A linguagem inclusiva é um conjunto de sistemas, com propostas distintas de soluções, que se origina dos

Falar de inclusão é sobre garantir mecanismos práticos de equidade para pessoas gays, lésbicas, bissexuais, transgênero e outras identidades.

movimentos LGBTQIA+ e movimentos feministas. Não é algo particularmente recente, apesar de – como tantos outros debates, ainda bem! – estarmos acompanhando esse papo com mais ênfase nos últimos anos. Sua demanda central é, claro, incluir mais e melhor todas as identidades no discurso falado e escrito.
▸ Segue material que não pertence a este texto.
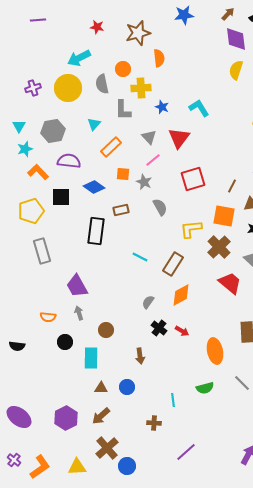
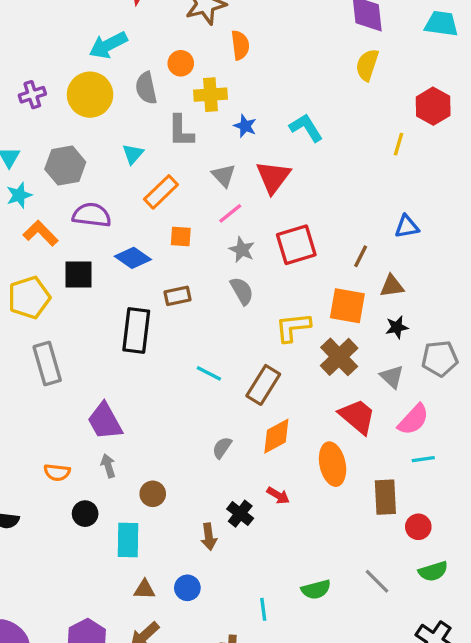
gray star: (144, 182) -> (242, 250), moved
black cross: (159, 328) -> (240, 514), moved
orange ellipse: (215, 351) -> (333, 464), moved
Quando optamos por abrir uma reunião dizendo “bem-vindas e bem-vindos” em vez da generalização tradicionalmente flexionada no masculino “bem-vindos”, estamos buscando incluir (ao menos na linguagem) as mulheres e pessoas que se identificam com o gênero feminino naquela abertura.

Quando optamos por escrever um e-mail para toda a empresa usando frases como “olá a todes, todas e todos”, estamos buscando incluir pessoas que não apenas se identificam com os gêneros feminino e masculino, mas aquelas que não se identificam com nenhum destes (pessoas não-binárias) ou com ambos.

Quando optamos por substantivos sem gênero marcado, como “a pessoa” ao invés de “o colega”, “a humanidade” ao invés de “o homem”, “as lideranças” ao invés de “os líderes”, estamos buscando incluir todo mundo!

Para te ajudar nessa jornada, divido algumas estratégias de como aplicar a linguagem inclusiva falada ou escrita:

1 . Use nomes e substantivos genéricos, sem demarcação de gênero usualmente masculina

“A diretoria”, ao invés de “os diretores”.

“O corpo docente”, ao invés de “os professores”.

“O país/o Brasil/a população/a sociedade brasileira”, ao invés “os brasileiros”.

“A clientela”, ao invés de “os clientes”.

2 . Use os substantivos “pessoa” e “pessoas” como alternativa a outros de gênero usualmente masculino

“As pessoas candidatas”, ao invés de “os candidatos”.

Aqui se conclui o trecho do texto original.